Growth and microstructure of In xGa 1− xN films grown on SiC substrates via low pressure metalorganic vapor phase epitaxy

Abstract

The growth and microstructures of In x Ga 1− x N films ( x≤0.23) grown on α(6H)–SiC(0001) wafer/AIN buffer layer/GaN heterostructures by low pressure metalorganic vapor phase epitaxy have been investigated. The system deposition pressure limited the InN content in these films. The maximum InN contents achievable at the deposition pressures of 45 and 90 torr were ∼13 and ∼23%, respectively. Kinetic phenomena based on the rates of adsorption and desorption of the In growth species off the growth surface are presented to explain the film composition dependence on the system pressure. The surface morphologies and microstructures of the In x Ga 1− x N films were analyzed using several techniques, and the formation of pinhole defects in the films was investigated.
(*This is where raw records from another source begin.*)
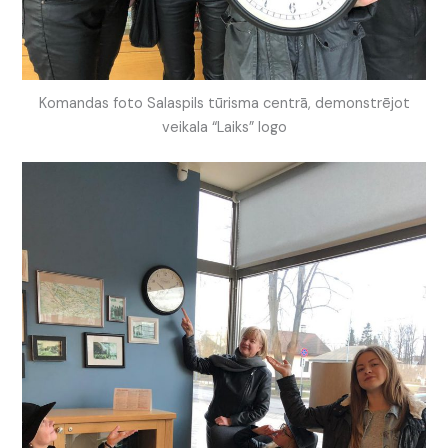
Komandas foto Salaspils tūrisma centrā, demonstrējot
veikala “Laiks” logo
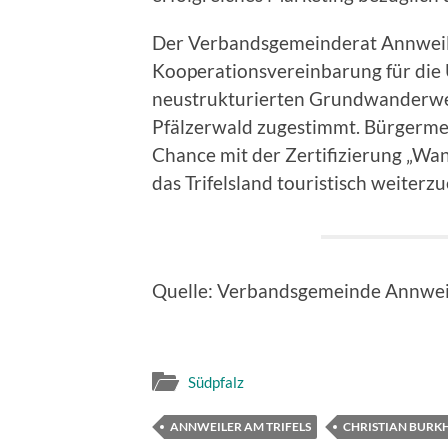
Der Verbandsgemeinderat Annweiler
Kooperationsvereinbarung für di
neustrukturierten Grundwanderweg
Pfälzerwald zugestimmt. Bürgermeis
Chance mit der Zertifizierung „Wa
das Trifelsland touristisch weiter
Quelle: Verbandsgemeinde Annweil
Südpfalz
ANNWEILER AM TRIFELS
CHRISTIAN BURK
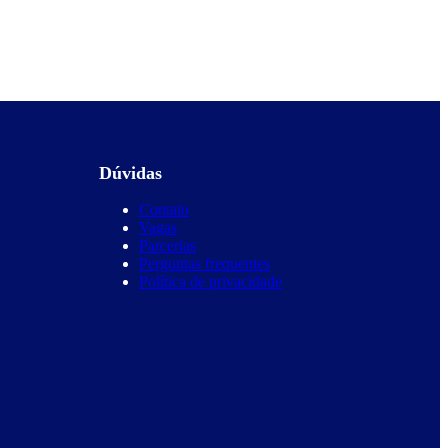
Dúvidas
Contato
Vagas
Parcerias
Perguntas frequentes
Política de privacidade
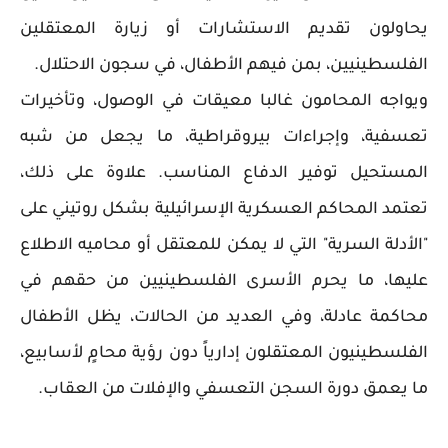
يحاولون تقديم الاستشارات أو زيارة المعتقلين
الفلسطينيين، بمن فيهم الأطفال، في سجون الاحتلال.
ويواجه المحامون غالبا معيقات في الوصول، وتأخيرات
تعسفية، وإجراءات بيروقراطية، ما يجعل من شبه
المستحيل توفير الدفاع المناسب. علاوة على ذلك،
تعتمد المحاكم العسكرية الإسرائيلية بشكل روتيني على
"الأدلة السرية" التي لا يمكن للمعتقل أو محاميه الاطلاع
عليها، ما يحرم الأسرى الفلسطينيين من حقهم في
محاكمة عادلة، وفي العديد من الحالات، يظل الأطفال
الفلسطينيون المعتقلون إدارياً دون رؤية محامٍ لأسابيع،
ما يعمق دورة السجن التعسفي والإفلات من العقاب.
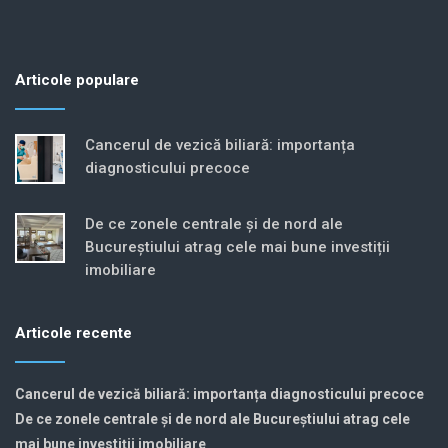
Articole populare
Cancerul de vezică biliară: importanța
diagnosticului precoce
De ce zonele centrale și de nord ale
Bucureștiului atrag cele mai bune investiții
imobiliare
Articole recente
Cancerul de vezică biliară: importanța diagnosticului precoce
De ce zonele centrale și de nord ale Bucureștiului atrag cele
mai bune investiții imobiliare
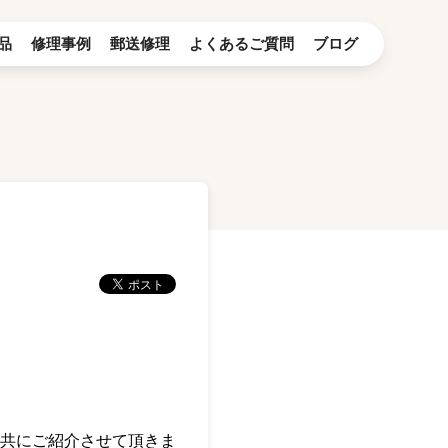
品
修理事例
郵送修理
よくあるご質問
ブログ
果と共にご紹介させて頂きま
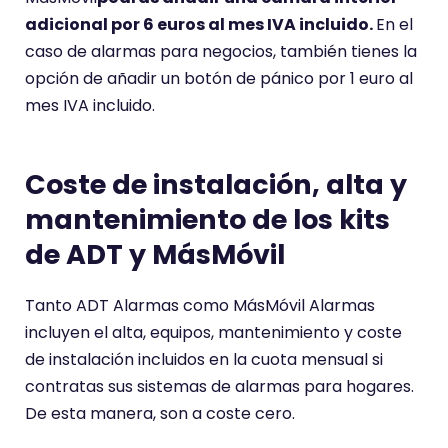
adicional por 6 euros al mes IVA incluido.
En el
caso de alarmas para negocios, también tienes la
opción de añadir un botón de pánico por 1 euro al
mes IVA incluido.
Coste de instalación, alta y
mantenimiento de los kits
de ADT y MásMóvil
Tanto ADT Alarmas como MásMóvil Alarmas
incluyen el alta, equipos, mantenimiento y coste
de instalación incluidos en la cuota mensual si
contratas sus sistemas de alarmas para hogares.
De esta manera, son a coste cero.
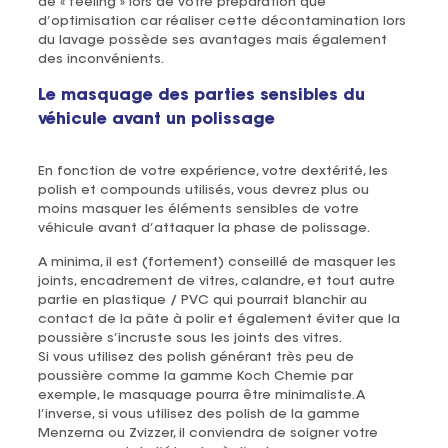
de « feeling » lors de votre préparation que
d’optimisation car réaliser cette décontamination lors
du lavage possède ses avantages mais également
des inconvénients.
Le masquage des parties sensibles du
véhicule avant un polissage
En fonction de votre expérience, votre dextérité, les
polish et compounds utilisés, vous devrez plus ou
moins masquer les éléments sensibles de votre
véhicule avant d’attaquer la phase de polissage.
A minima, il est (fortement) conseillé de masquer les
joints, encadrement de vitres, calandre, et tout autre
partie en plastique / PVC qui pourrait blanchir au
contact de la pâte à polir et également éviter que la
poussière s’incruste sous les joints des vitres.
Si vous utilisez des polish générant très peu de
poussière comme la gamme Koch Chemie par
exemple, le masquage pourra être minimaliste. A
l’inverse, si vous utilisez des polish de la gamme
Menzerna ou Zvizzer, il conviendra de soigner votre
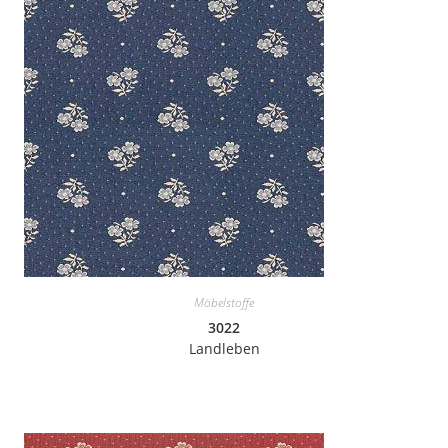
Möbelstoffe
3022
Landleben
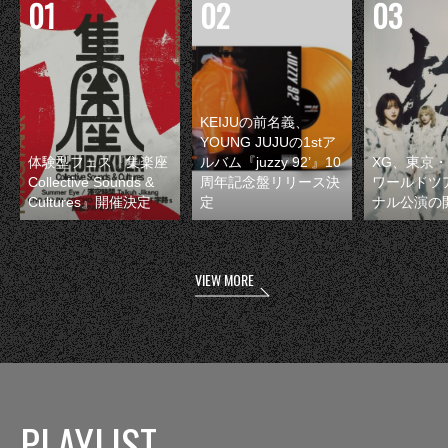
KEIJUの前名義、
YOUNG JUJUの1stア
体験型フェス『集楽座
ルバム『juzzy 92’』10
XG、東京
Collective Sounds &
周年記念盤リリース決
ワールドツ
Cultures』開催決定
定
ナル公演の
VIEW MORE
PLAYLIST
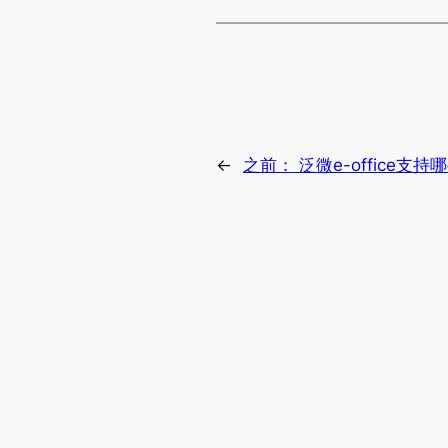
←
之前：
泛微e-office支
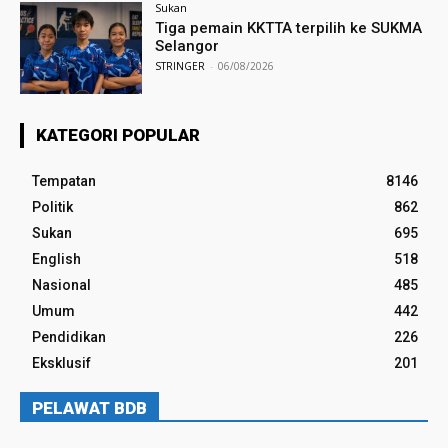
Sukan
Tiga pemain KKTTA terpilih ke SUKMA
Selangor
STRINGER
-
06/08/2026
KATEGORI POPULAR
Tempatan
8146
Politik
862
Sukan
695
English
518
Nasional
485
Umum
442
Pendidikan
226
Eksklusif
201
PELAWAT BDB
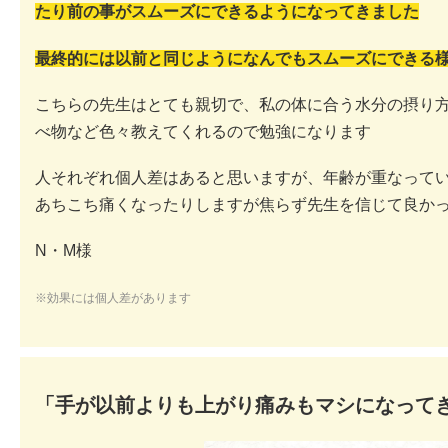
たり前の事がスムーズにできるようになってきました
最終的には以前と同じようになんでもスムーズにできる
こちらの先生はとても親切で、私の体に合う水分の摂り
べ物など色々教えてくれるので勉強になります
人それぞれ個人差はあると思いますが、年齢が重なって
あちこち痛くなったりしますが焦らず先生を信じて良か
N・M様
※効果には個人差があります
「手が以前よりも上がり痛みもマシになって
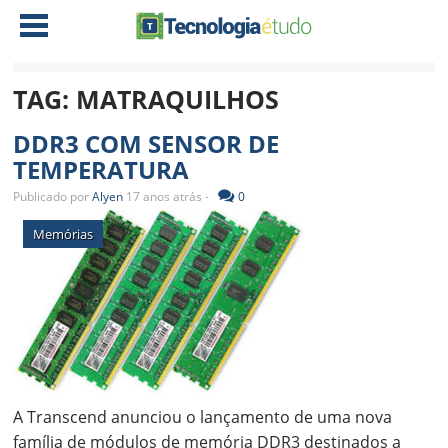
TAG:
MATRAQUILHOS
NOTÍCIAS
DDR3 COM SENSOR DE
TABLETS
AMD
TEMPERATURA
CELULAR
INTEL
Publicado por
Alyen
17 anos atrás -
0
JOGOS
ATI
IOS
Memórias
DOWNLOADS
NVIDIA
NOKIA
ANÁLISE
SOFTWARE
NOTEBOOKS
A Transcend anunciou o lançamento de uma nova
família de módulos de memória DDR3 destinados a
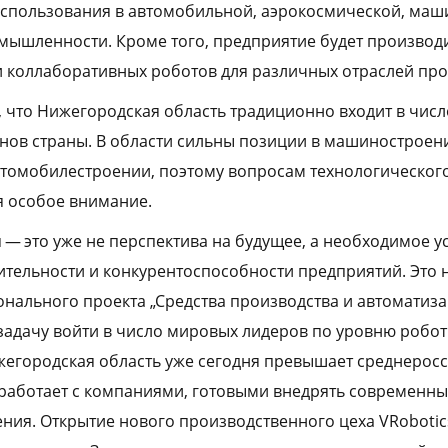
использования в автомобильной, аэрокосмической, ма
омышленности. Кроме того, предприятие будет производ
 коллаборативных роботов для различных отраслей пр
, что Нижегородская область традиционно входит в чис
ов страны. В области сильны позиции в машиностроен
томобилестроении, поэтому вопросам технологическог
я особое внимание.
 — это уже не перспектива на будущее, а необходимое у
тельности и конкурентоспособности предприятий. Это 
онального проекта „Средства производства и автоматиза
 задачу войти в число мировых лидеров по уровню робо
егородская область уже сегодня превышает среднерос
 работает с компаниями, готовыми внедрять современн
ния. Открытие нового производственного цеха VRobotic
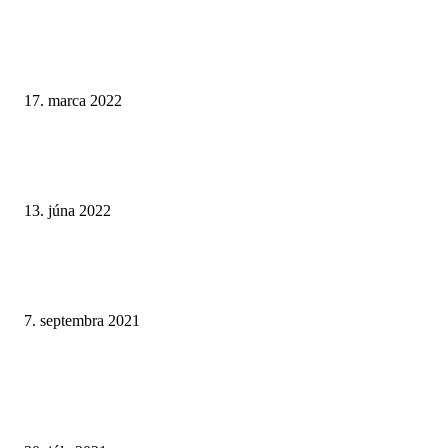
Spoločnosť Inspired dosiahla za 4. štvrťrok 2021 príjmy vo výške 67 mili
USD
17. marca 2022
Aktuality.sk: Slováci počas covidu prepadli hazardu. Firmy na tom rekord
zarobili
13. júna 2022
Spoločnosť Pragmatic Play posilňuje prítomnosť živého kasína v Brazílii a
Nemecku
7. septembra 2021
STARŠIE ČLÁNKY
Online kasíno Tiposu: malé zisky a veľké problémy. Tvrdý hazard nepatrí
rúk štátu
Most of the pinhole defects were associated with threading dislocations with a c-component Burgers vector. Edge-type dislocations were never observed to terminate in pinholes in the samples observed here. Indium segregation to areas around the defect areas was observed, as was an In compositional gradient in the growth direction. Based on experimental observations, the strain field around dislocations with a c-component Burgers vector could result in the increase of In atoms at the dislocation sites in the film, which result in a change to the local growth mode of the film and causes the pinhole defects to form.